1 kwietnia 2005 roku doszło do przerwania meczu Lecha Poznań z Pogonią Szczecin. Stadion obiegła bowiem informacja o śmierci papieża Jana Pawła II, która okazała się nieprawdziwa. O tych wydarzeniach opowiedział komentujący to spotkanie Jacek Laskowski.
– Początek kwietnia 2005 roku to jeden z trudniejszych okresów w tej najnowszej historii Polski. Żegnaliśmy wtedy naszego papieża, Jan Paweł II zmarł 2 kwietnia, ale te trudne chwile trwały już wcześniej, od momentu kiedy zaczęły nadchodzić niepokojące wieści z Watykanu o stanie zdrowia Ojca Świętego.
– Pamiętam jak ruszaliśmy z Warszawy, jechaliśmy jednym samochodem ja, Daria Kabała, Paulina Czarnota-Bojarska i Rafał Wolski. Myśleliśmy o jakimś żarcie prima aprillisowym, ale włączyliśmy radio i wtedy już te smutne informacje o bardzo złym stanie zdrowia papieża zaczęły się pojawiać i z oczywistych względów przestaliśmy wtedy myśleć o jakichkolwiek żartach.
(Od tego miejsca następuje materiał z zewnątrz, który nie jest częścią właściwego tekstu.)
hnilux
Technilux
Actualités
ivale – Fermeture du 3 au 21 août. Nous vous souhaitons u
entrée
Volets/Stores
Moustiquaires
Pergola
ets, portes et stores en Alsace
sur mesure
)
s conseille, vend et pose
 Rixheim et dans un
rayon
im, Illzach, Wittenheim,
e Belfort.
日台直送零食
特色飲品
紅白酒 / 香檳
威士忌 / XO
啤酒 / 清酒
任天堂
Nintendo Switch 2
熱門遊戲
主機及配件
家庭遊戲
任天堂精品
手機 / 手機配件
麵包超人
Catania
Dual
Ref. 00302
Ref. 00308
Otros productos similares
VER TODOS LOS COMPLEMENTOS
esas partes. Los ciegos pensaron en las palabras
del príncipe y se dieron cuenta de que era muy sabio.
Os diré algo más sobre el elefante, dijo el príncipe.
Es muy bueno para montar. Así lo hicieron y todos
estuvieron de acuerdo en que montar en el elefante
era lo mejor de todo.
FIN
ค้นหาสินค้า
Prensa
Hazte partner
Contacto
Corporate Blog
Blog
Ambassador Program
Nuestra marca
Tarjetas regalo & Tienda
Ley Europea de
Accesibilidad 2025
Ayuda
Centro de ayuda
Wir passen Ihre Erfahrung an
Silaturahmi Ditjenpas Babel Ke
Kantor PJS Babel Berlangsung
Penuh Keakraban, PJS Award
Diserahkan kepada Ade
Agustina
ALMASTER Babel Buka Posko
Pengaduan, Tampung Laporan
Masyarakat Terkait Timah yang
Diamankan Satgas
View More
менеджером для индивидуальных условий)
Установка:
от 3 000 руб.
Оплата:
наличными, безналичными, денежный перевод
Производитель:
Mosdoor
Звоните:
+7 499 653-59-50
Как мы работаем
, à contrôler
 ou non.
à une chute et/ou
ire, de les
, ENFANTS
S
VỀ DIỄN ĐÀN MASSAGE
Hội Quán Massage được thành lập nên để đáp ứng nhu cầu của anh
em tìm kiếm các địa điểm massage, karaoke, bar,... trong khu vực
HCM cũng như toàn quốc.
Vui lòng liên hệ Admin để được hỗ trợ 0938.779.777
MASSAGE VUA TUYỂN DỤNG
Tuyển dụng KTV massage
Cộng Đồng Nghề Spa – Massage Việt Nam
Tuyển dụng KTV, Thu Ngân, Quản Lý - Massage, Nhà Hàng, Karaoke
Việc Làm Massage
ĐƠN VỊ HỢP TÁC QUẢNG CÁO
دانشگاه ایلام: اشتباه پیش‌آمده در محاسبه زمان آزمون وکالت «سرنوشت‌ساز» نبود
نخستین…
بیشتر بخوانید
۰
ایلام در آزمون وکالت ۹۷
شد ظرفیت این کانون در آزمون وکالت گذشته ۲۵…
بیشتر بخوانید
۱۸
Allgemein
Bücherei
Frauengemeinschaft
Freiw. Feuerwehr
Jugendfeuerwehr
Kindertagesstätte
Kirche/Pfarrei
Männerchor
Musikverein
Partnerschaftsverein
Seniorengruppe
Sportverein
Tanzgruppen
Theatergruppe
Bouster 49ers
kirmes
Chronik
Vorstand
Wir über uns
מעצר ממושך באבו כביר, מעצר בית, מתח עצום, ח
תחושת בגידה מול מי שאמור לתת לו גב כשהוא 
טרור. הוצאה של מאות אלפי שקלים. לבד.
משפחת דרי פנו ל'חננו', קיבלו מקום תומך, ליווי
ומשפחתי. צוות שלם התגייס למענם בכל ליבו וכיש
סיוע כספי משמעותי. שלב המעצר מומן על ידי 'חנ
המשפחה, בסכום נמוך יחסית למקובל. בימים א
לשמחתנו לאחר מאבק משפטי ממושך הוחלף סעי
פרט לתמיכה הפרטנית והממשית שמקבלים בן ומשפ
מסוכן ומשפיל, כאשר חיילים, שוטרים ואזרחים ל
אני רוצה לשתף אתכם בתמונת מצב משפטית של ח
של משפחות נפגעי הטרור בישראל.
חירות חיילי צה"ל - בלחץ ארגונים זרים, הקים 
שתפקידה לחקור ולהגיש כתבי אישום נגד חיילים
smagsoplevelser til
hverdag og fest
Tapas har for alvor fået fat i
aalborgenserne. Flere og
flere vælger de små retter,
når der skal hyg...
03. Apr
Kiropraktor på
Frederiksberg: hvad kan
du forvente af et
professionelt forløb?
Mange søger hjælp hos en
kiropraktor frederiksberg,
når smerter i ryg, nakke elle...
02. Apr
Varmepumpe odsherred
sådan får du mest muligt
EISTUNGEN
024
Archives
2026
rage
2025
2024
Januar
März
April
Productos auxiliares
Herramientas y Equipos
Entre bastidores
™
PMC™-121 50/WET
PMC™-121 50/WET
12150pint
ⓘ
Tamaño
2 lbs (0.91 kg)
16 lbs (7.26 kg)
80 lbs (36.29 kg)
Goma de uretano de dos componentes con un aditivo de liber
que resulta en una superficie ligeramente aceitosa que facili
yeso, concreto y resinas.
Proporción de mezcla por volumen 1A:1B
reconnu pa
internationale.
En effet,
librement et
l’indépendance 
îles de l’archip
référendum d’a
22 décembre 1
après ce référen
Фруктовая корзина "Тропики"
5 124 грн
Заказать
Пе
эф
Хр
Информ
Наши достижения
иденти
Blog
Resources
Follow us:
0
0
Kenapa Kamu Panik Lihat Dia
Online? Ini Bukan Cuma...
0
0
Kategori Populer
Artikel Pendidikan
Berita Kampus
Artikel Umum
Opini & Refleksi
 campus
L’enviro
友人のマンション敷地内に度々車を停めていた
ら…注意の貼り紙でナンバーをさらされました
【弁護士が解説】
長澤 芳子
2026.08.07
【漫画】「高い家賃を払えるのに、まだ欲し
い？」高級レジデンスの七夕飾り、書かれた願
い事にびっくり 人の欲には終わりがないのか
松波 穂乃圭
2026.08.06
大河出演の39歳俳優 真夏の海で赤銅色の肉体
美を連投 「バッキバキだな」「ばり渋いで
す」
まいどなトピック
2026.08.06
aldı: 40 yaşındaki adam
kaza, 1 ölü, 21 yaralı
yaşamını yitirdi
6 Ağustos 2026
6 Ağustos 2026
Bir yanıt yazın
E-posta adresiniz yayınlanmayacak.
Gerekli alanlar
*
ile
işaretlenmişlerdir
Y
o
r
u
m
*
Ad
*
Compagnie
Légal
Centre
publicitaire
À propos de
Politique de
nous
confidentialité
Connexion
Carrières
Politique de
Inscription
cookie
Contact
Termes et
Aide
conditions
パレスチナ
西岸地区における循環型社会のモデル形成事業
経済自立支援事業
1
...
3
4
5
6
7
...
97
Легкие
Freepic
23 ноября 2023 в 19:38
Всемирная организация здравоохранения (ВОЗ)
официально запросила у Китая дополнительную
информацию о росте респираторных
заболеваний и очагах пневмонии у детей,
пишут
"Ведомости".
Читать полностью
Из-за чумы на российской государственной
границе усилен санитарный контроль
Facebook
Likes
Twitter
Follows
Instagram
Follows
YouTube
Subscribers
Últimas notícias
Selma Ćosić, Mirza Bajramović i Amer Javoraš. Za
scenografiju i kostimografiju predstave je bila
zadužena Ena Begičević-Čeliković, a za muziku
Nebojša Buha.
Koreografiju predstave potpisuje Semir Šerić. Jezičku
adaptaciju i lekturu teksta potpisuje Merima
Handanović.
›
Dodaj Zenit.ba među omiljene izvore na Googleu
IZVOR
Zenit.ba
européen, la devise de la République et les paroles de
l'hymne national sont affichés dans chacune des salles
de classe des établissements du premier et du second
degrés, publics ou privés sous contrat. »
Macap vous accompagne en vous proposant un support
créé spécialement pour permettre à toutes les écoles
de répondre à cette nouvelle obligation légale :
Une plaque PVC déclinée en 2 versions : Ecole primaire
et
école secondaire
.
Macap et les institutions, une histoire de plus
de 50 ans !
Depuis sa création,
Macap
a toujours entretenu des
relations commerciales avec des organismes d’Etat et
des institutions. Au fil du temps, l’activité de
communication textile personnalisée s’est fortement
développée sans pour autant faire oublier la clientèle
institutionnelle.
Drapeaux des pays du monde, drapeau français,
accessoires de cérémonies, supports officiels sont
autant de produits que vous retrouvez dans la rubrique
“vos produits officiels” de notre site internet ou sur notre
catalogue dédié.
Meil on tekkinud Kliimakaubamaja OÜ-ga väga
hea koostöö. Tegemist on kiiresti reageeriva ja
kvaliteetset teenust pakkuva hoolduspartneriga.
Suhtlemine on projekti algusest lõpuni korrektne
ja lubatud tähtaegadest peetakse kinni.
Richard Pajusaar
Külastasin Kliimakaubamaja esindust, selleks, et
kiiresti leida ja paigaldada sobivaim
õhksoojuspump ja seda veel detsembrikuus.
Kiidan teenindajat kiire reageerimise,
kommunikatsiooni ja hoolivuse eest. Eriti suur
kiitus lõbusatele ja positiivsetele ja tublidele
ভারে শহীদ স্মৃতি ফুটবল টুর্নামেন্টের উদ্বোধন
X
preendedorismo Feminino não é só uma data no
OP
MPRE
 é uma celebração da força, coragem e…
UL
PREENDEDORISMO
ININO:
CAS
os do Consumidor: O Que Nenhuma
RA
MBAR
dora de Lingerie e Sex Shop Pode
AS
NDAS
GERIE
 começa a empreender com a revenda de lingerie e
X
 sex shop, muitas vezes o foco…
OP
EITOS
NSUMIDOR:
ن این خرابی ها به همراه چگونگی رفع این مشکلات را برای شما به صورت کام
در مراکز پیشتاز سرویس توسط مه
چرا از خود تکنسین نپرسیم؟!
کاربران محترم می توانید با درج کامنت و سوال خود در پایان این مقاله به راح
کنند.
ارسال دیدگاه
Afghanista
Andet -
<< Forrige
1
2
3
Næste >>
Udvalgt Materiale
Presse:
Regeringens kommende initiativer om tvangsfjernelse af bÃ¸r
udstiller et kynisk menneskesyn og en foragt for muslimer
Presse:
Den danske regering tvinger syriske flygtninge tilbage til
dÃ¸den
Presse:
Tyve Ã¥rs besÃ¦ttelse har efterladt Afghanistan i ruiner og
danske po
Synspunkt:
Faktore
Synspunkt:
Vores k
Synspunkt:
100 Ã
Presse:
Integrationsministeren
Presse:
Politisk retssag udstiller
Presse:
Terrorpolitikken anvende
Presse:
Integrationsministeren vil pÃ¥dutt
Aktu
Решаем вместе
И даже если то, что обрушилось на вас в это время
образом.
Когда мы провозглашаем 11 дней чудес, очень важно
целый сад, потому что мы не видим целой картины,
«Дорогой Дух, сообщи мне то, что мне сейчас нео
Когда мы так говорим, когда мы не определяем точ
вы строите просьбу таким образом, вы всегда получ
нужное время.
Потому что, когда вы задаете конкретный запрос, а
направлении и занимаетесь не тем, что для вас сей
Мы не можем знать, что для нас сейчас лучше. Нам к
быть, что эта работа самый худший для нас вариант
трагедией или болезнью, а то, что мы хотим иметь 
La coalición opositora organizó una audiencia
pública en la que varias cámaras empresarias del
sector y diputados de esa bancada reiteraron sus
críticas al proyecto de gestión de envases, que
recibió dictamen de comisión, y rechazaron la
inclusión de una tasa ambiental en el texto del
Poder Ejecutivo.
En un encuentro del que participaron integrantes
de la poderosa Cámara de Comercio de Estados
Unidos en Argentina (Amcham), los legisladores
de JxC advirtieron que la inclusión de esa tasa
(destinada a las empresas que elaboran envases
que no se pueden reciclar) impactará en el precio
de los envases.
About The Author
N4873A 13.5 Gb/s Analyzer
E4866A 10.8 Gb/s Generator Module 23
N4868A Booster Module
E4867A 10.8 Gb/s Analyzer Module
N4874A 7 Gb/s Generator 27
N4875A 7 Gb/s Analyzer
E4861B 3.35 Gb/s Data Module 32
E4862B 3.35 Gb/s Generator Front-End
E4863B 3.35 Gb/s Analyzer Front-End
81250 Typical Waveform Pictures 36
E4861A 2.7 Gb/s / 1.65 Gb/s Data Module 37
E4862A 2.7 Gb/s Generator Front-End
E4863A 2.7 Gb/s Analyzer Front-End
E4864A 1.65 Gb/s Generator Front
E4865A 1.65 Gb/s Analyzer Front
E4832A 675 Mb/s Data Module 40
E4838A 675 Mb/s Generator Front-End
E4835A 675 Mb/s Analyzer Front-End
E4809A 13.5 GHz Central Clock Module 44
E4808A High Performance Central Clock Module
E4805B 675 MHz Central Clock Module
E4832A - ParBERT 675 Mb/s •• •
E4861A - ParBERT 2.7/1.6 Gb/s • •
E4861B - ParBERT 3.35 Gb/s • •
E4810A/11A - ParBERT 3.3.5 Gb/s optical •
To nie był na to czas.
– W skupieniu dotarliśmy do Poznania i zaczęliśmy tę transmisję. Słychać po naszych głosach, moim i Tomka Wieszczyckiego, że atmosfera jest napięta, smutna, że jednak myślami wszyscy jesteśmy daleko od piłki nożnej.
– Wyczuwane było to też na trybunach. Pod koniec pierwszej połowy zaczęła się rozchodzić wśród kibiców informacja, że papież zmarł. Ta wiadomość została przekazana sędziemu przez jednego z kibiców, który wbiegł na boisko. My oczekiwaliśmy na jakieś informacje z Warszawy, sami przekazaliśmy tę informację, ale zastrzegaliśmy, że jest niepotwierdzona przez źródła z Watykanu.
– Było jednak oczywiste, że w takiej sytuacji mecz musi być przerwany. Skończyło się zebraniem piłkarzy na środku boiska i wspólnym odśpiewaniem z kibicami hymnu narodowego. Potem okazało się, że informacja była przedwczesna, papież zmarł dzień później.
– Pamiętam ten moment, w którym dowiedzieliśmy się o jego śmierci. To była nasza podróż powrotna z Lubina do Poznania razem z reporterem Mariuszem Wróblewskim. Usłyszeliśmy tę informację w radiu, zatrzymaliśmy się na chwilę, wyłączyłem silnik i tą chwilą zadumy pożegnaliśmy Ojca Świętego.